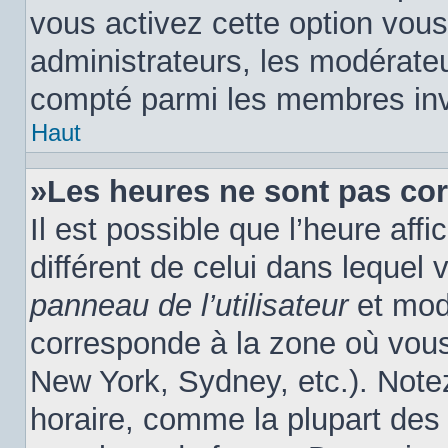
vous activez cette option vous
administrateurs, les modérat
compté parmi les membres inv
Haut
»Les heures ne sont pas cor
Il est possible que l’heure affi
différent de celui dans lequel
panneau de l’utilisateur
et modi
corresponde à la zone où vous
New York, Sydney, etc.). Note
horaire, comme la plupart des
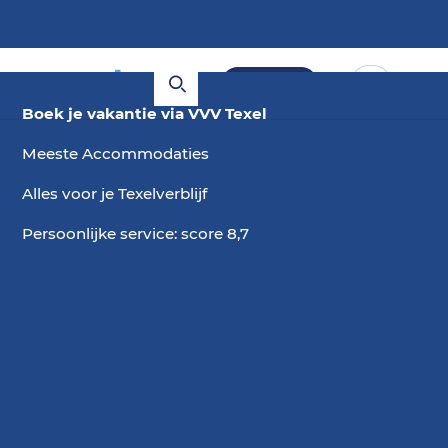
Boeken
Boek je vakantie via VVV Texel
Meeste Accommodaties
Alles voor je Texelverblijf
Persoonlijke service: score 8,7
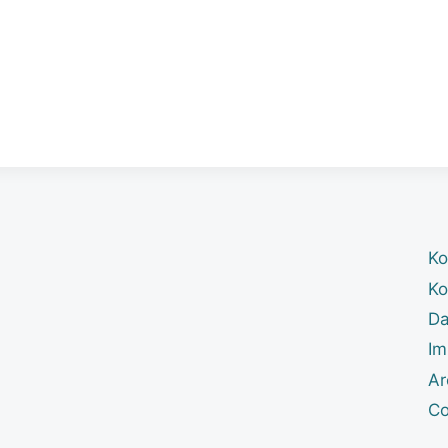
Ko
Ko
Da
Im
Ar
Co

☆ ☆ ☆ ☆ ☆

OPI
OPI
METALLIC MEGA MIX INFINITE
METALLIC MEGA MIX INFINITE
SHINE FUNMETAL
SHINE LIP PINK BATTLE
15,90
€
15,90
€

☆ ☆ ☆ ☆ ☆

**WORK REQUEST**
Reproduce every line from the listing above that holds the word "SHINE".

**SOLVED EXERCISE**
SHINE FUNMETAL
SHINE LIP PINK BATTLE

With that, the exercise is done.